I thought this was a great first book in what seems to be an interesting series. I loved the premise of a group of people with special talents all living cordoned off from the rest of the country. I'll be interested to see what happens in the next installment and am hoping that we might get some insight into what happened to Trevor since we find out that Addie chooses the path without him in the end. There were a couple of things that didn't add up for me while reading, but they weren't bad enough so as make me change my mind about the rating. If you're someone who overanalyzes the plot points of the story, they might bother you too. First, I get that the football was a major device in the story so that both of Addie's different paths would intersect.

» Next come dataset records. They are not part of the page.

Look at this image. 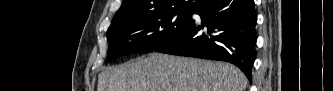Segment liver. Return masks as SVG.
<instances>
[{
    "mask_svg": "<svg viewBox=\"0 0 333 91\" xmlns=\"http://www.w3.org/2000/svg\"><path fill=\"white\" fill-rule=\"evenodd\" d=\"M246 76L224 62L150 53L98 76L97 91H244Z\"/></svg>",
    "mask_w": 333,
    "mask_h": 91,
    "instance_id": "liver-1",
    "label": "liver"
}]
</instances>
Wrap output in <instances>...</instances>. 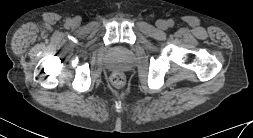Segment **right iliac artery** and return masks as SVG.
I'll return each instance as SVG.
<instances>
[{"label":"right iliac artery","instance_id":"obj_1","mask_svg":"<svg viewBox=\"0 0 253 138\" xmlns=\"http://www.w3.org/2000/svg\"><path fill=\"white\" fill-rule=\"evenodd\" d=\"M70 23H71V19H68V20L65 21L66 25H69Z\"/></svg>","mask_w":253,"mask_h":138}]
</instances>
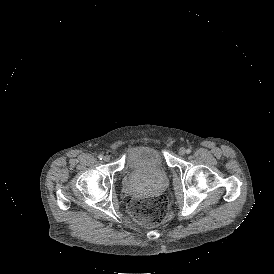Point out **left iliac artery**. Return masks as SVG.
<instances>
[{"mask_svg": "<svg viewBox=\"0 0 274 274\" xmlns=\"http://www.w3.org/2000/svg\"><path fill=\"white\" fill-rule=\"evenodd\" d=\"M186 153H187V154L191 153V149L188 148V149L186 150Z\"/></svg>", "mask_w": 274, "mask_h": 274, "instance_id": "44dca946", "label": "left iliac artery"}]
</instances>
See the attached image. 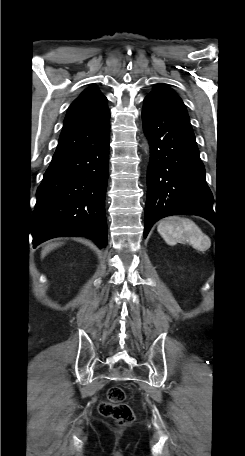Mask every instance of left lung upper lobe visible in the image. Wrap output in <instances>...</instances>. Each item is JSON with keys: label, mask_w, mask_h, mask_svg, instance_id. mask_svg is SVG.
Here are the masks:
<instances>
[{"label": "left lung upper lobe", "mask_w": 245, "mask_h": 456, "mask_svg": "<svg viewBox=\"0 0 245 456\" xmlns=\"http://www.w3.org/2000/svg\"><path fill=\"white\" fill-rule=\"evenodd\" d=\"M146 98L158 101L163 105L171 106L187 113L181 98L164 84L156 85L153 91L147 95Z\"/></svg>", "instance_id": "left-lung-upper-lobe-1"}]
</instances>
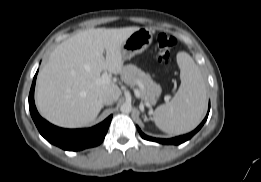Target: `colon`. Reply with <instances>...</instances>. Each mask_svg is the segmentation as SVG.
Returning a JSON list of instances; mask_svg holds the SVG:
<instances>
[{"mask_svg":"<svg viewBox=\"0 0 261 182\" xmlns=\"http://www.w3.org/2000/svg\"><path fill=\"white\" fill-rule=\"evenodd\" d=\"M175 39L165 33H160L157 37L158 61L162 66H168L170 62L171 50L175 46Z\"/></svg>","mask_w":261,"mask_h":182,"instance_id":"1","label":"colon"}]
</instances>
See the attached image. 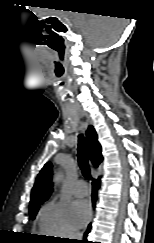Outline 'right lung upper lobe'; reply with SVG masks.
Wrapping results in <instances>:
<instances>
[{
	"label": "right lung upper lobe",
	"mask_w": 154,
	"mask_h": 243,
	"mask_svg": "<svg viewBox=\"0 0 154 243\" xmlns=\"http://www.w3.org/2000/svg\"><path fill=\"white\" fill-rule=\"evenodd\" d=\"M87 147L90 159L92 160L94 166H98L103 160L101 155V146L97 140V134L93 126H89L87 132ZM51 174H52V164L50 162L46 163L40 173L37 176L35 185L31 192V200L29 208L39 206L43 203L51 194Z\"/></svg>",
	"instance_id": "right-lung-upper-lobe-1"
}]
</instances>
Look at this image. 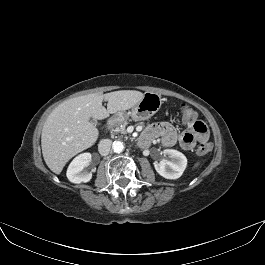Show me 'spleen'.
<instances>
[{"label":"spleen","instance_id":"3e777b00","mask_svg":"<svg viewBox=\"0 0 265 265\" xmlns=\"http://www.w3.org/2000/svg\"><path fill=\"white\" fill-rule=\"evenodd\" d=\"M198 166H199V163H196L195 166H194V168H197Z\"/></svg>","mask_w":265,"mask_h":265}]
</instances>
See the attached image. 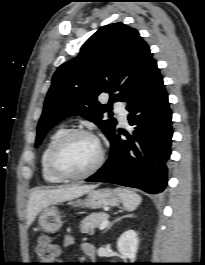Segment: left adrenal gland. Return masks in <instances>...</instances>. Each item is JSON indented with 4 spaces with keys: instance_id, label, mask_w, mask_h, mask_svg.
<instances>
[{
    "instance_id": "a2214340",
    "label": "left adrenal gland",
    "mask_w": 205,
    "mask_h": 265,
    "mask_svg": "<svg viewBox=\"0 0 205 265\" xmlns=\"http://www.w3.org/2000/svg\"><path fill=\"white\" fill-rule=\"evenodd\" d=\"M132 216H133L132 214H129V215H125V216H122V217L117 218L116 220H114L113 222H111V223L107 226V228L104 230L103 233L107 232V230H109V229L111 228V226H113V224H114L115 222H117L118 220H120V219H122V218H125V217H132Z\"/></svg>"
}]
</instances>
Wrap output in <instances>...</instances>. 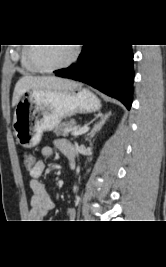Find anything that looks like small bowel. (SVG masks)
Instances as JSON below:
<instances>
[{
	"instance_id": "obj_1",
	"label": "small bowel",
	"mask_w": 166,
	"mask_h": 267,
	"mask_svg": "<svg viewBox=\"0 0 166 267\" xmlns=\"http://www.w3.org/2000/svg\"><path fill=\"white\" fill-rule=\"evenodd\" d=\"M53 146L57 148L72 163L75 157L74 145L66 139H57ZM53 154L52 146H45L41 149L43 157H50ZM45 163L41 160L35 162L34 166L29 170L30 182L29 186L33 192L30 201L29 217L34 221H40L47 216L54 208L55 203L49 196L45 185L41 181V177L45 171ZM75 218L74 209H68L64 222H72Z\"/></svg>"
}]
</instances>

I get it. I just don't get how the society was set up where they were not supposed to go out into the normal world without signing a ton of paperwork and being briefed (and it seemed) watched heavily to ensure that the society of people with talents would remain a secret. So, I don't get how all of those security measures could be thrown to the wayside and a bunch of high school kids (an age group not known for their discretion) would be able to travel amongst the regular people and rub up against them in such a normal setting. It just didn't add up to me with the rules of the society that we were given. Second, if Addie's best friend, Laila has the ability to make people forget things, couldn't the whole incident with the drug dealer been avoided if she had just made him forget that her dad owed him money? Why could she use her powers to make Addie forget weeks of her future, but not that? Didn't make sense. Like I said, I know it's just me. I can't let little things like these go, but still, I'll def be buying and reading the next book when it comes out. This writer definitely has the skills to tell a good story. I'd recommend this one to anyone who would like to read a different take on paranormal ya.